Flüchtlingssituationen
"Wir haben 2015 eine Flüchtlingswelle erlebt, die in den Jahren darauf nicht abgeebbt ist. Dann hatten wir 2022 eine weitere Situation durch die Flüchtlinge aus der Ukraine. In der Summe ist es so, dass unsere Infrastrukturen durch diese Entwicklungen ein Stück weit überfordert sind. Das betrifft die gesundheitliche Versorgung oder auch die Kitas.

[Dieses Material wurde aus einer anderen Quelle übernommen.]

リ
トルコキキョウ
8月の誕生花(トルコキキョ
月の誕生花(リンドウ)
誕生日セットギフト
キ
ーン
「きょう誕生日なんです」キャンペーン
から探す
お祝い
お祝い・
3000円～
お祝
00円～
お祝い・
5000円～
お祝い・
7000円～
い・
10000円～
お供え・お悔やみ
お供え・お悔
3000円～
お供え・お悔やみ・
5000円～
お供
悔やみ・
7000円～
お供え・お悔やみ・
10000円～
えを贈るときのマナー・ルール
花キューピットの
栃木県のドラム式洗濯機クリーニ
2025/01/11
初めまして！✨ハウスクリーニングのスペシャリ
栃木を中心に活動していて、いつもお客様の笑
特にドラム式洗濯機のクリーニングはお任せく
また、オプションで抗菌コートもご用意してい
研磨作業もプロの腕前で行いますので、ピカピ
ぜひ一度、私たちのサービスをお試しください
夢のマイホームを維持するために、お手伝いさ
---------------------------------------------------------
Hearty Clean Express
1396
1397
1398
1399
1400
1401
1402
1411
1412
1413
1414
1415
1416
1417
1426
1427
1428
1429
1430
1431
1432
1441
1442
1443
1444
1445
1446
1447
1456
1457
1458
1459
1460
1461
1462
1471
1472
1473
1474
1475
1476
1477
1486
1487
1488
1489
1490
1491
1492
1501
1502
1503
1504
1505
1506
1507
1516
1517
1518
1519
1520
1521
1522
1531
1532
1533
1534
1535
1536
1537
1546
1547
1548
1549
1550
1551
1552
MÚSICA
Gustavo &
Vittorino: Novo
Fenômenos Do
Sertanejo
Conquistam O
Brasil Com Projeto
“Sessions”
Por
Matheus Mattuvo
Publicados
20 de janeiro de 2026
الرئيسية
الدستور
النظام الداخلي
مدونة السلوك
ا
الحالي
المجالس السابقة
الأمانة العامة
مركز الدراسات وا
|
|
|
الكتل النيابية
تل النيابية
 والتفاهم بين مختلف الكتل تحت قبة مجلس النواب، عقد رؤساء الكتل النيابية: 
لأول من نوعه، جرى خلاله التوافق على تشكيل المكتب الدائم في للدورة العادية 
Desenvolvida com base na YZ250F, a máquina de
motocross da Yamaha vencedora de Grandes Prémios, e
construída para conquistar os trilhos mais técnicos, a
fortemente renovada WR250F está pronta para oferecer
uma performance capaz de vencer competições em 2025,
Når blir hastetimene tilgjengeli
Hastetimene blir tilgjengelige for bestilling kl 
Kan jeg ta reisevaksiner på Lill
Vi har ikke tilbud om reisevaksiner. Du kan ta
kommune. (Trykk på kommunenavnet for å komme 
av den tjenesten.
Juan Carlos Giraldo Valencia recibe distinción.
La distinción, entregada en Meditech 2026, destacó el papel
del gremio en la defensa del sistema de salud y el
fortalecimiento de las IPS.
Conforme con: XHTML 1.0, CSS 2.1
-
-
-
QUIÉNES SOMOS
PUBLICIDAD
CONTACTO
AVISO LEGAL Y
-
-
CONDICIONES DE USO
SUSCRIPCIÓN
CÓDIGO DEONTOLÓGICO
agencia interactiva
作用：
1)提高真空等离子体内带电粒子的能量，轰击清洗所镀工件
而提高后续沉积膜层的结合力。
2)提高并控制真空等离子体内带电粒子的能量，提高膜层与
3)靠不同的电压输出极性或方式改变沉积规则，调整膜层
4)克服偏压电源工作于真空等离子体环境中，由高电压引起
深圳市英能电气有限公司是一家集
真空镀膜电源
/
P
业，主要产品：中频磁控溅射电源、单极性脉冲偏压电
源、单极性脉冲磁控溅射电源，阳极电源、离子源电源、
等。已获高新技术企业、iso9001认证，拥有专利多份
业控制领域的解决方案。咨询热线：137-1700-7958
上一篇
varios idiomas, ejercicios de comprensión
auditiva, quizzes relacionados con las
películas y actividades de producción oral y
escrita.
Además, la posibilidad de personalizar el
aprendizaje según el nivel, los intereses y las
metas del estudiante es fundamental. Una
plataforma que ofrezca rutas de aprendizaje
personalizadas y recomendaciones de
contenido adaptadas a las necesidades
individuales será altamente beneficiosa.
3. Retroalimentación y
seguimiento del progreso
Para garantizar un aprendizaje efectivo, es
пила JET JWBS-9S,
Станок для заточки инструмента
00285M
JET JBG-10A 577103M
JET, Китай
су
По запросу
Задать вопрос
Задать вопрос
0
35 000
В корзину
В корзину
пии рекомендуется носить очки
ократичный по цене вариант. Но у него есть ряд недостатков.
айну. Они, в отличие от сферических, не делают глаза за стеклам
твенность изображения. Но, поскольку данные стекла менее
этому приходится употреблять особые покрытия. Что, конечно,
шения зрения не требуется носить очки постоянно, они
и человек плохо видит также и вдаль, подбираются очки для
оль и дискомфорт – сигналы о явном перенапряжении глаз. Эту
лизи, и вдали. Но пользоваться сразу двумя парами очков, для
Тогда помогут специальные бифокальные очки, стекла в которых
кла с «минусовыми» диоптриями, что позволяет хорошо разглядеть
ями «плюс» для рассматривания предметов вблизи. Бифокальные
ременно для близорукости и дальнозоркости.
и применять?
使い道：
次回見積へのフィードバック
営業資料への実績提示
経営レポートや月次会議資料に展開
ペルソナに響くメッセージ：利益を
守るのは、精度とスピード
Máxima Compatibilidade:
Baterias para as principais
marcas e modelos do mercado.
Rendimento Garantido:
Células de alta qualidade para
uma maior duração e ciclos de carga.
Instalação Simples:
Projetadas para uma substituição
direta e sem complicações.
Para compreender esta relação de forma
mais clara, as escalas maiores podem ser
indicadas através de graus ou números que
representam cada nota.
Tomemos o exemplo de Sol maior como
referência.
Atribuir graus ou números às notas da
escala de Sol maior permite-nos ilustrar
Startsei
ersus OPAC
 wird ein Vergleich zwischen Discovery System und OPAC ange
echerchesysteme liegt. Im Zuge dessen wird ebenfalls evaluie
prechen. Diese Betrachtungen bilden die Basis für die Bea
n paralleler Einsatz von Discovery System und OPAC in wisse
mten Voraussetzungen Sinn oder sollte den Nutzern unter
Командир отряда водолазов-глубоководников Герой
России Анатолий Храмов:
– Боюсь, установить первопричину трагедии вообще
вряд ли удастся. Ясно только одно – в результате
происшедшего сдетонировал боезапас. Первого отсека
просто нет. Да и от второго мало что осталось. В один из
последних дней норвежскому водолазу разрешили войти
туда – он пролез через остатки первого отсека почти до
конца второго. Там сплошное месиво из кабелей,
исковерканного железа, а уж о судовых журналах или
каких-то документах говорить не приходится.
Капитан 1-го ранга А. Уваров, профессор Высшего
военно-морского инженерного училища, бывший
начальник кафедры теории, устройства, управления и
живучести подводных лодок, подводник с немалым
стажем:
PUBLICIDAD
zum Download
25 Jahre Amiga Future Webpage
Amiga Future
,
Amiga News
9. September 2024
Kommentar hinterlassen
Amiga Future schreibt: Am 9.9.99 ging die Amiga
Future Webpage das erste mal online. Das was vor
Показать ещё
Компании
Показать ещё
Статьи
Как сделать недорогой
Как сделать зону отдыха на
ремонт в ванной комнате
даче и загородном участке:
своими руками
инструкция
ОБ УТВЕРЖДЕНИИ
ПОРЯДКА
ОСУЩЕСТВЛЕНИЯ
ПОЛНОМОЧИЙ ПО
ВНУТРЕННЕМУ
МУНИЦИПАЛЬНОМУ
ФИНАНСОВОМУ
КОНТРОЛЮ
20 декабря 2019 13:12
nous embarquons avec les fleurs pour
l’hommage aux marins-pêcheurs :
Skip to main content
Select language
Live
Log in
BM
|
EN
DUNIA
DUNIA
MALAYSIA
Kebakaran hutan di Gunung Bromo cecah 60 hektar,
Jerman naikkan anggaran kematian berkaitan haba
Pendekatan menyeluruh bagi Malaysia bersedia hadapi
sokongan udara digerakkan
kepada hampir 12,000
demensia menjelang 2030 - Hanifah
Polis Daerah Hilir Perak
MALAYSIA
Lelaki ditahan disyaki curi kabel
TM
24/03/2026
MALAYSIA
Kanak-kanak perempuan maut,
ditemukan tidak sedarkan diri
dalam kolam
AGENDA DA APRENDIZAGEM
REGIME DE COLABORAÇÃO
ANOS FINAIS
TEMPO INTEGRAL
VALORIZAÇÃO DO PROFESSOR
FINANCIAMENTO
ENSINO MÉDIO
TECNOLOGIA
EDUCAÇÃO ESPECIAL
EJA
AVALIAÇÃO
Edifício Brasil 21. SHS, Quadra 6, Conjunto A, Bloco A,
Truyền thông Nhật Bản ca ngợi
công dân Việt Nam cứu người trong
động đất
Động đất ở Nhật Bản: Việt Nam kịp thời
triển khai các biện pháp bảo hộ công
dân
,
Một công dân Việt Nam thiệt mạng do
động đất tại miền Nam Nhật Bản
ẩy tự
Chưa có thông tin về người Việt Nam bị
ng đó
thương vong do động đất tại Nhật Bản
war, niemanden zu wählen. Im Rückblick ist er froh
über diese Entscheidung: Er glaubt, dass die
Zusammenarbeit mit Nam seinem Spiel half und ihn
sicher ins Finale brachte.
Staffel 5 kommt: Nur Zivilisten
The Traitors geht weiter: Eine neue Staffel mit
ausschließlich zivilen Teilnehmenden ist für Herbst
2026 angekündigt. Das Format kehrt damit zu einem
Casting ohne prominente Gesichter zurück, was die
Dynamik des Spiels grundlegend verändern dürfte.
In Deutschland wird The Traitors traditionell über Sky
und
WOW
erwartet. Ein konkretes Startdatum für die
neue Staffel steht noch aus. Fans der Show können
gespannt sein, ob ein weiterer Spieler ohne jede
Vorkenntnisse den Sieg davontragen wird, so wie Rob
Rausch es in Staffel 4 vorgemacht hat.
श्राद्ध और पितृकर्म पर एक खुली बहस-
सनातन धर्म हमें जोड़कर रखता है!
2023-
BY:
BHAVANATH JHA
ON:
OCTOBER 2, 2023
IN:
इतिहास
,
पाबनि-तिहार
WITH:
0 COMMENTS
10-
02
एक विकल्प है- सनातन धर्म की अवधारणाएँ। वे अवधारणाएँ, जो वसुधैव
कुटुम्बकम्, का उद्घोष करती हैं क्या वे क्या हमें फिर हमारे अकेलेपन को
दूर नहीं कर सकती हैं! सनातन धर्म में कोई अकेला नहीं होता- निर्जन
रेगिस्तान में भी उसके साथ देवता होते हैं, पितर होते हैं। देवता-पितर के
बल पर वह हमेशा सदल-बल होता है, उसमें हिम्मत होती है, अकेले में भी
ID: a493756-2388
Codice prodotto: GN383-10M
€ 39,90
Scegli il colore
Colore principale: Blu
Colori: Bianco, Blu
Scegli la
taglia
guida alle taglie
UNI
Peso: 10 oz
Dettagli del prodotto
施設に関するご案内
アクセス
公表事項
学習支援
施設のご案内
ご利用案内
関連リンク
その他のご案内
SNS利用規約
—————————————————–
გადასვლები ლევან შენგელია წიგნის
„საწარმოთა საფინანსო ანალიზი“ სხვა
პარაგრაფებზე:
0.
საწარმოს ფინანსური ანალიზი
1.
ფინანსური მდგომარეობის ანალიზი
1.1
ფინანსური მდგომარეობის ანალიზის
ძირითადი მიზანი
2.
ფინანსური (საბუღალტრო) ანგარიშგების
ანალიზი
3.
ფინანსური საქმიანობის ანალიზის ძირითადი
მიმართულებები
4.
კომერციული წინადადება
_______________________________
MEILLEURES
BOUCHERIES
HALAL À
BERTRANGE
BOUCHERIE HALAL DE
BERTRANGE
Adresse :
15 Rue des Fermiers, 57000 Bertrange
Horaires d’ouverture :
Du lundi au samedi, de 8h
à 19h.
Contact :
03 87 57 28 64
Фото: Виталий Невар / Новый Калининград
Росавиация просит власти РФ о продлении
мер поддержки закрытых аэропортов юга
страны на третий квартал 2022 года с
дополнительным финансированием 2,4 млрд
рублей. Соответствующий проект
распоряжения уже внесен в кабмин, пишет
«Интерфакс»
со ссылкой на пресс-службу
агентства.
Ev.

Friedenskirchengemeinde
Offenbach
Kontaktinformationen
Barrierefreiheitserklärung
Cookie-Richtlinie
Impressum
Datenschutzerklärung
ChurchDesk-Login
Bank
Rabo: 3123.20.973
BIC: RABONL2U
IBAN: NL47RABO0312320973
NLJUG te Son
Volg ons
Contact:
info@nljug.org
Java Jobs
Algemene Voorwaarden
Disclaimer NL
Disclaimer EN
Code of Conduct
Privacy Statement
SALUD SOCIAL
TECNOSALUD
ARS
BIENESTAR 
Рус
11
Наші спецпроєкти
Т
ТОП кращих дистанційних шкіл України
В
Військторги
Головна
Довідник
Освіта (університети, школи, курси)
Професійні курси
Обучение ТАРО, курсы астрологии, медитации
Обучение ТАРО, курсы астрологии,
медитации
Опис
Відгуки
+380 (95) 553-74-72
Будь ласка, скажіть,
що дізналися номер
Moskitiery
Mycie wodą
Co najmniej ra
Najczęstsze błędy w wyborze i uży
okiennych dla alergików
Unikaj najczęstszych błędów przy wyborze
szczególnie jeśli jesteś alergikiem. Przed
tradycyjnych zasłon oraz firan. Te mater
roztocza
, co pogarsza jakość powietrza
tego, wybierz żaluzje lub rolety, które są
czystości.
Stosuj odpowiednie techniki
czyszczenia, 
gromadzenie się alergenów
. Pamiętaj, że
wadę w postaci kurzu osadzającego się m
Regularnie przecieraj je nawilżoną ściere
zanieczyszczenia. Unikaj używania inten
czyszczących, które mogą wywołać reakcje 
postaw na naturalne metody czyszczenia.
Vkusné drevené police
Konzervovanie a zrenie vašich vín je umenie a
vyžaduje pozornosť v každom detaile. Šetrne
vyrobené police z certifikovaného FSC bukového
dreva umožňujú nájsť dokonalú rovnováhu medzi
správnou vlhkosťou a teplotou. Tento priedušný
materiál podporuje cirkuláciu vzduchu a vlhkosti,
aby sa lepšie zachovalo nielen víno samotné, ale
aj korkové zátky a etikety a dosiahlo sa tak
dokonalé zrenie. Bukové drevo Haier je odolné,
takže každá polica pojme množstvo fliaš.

Es ist in Teilen nicht gelungen, das Wertegerüst in Deutschland zu vermitteln, was zu Konflikten im täglichen Leben führt. Da muss auch über die Kriminalität gesprochen werden. Gerade in Sachen illegale Migration müssen wir dem Recht folgen und konsequent abschieben, wir tun das im Kreis seit vielen Jahren. Wir müssen aber auch einfordern, dass jene Menschen, die in unserem Land leben, unsere Werte akzeptieren. Angesichts der vielfältigen Zuwanderung ist dies eine Daueraufgabe."
Mobilität
"Auch in diesem Bereich haben wir viele Entwicklungen, im Bezug auf den CO2-Ausstoß oder die Kosten. Es gibt mehr Menschen, die mit dem ÖPNV fahren wollen. Das stößt im ländlichen Raum an seine Grenzen. Wir können mit unserer Einwohnerzahl kein System wie in der Großstadt anbieten. Deshalb wird es hier auch immer Mobilität mit dem Pkw geben, das müssen wir auch bei unseren Ausgaben, zum Beispiel für unsere Straßen, berücksichtigen. Beim Thema Radwege haben wir die vergangenen Jahre eine Menge gemacht, die Radwege sind aber vor allem touristisch motiviert. Es ist eine große Herausforderung, schon kurze Strecken herzustellen, zum Beispiel aufgrund vieler Grundstückseigentümer. Für uns kommt es darauf an, im ÖPNV Schnittstellen zwischen den Hauptlinien zu bedienen und auf der letzten Meile, also wie man nach Hause kommt, für Möglichkeiten zu sorgen, der Monti oder ehrenamtliche Bürgerbusse sind da gute Stichworte. Dabei brauchen wir gute Straßen – und da, wo es geht, auch Radwege."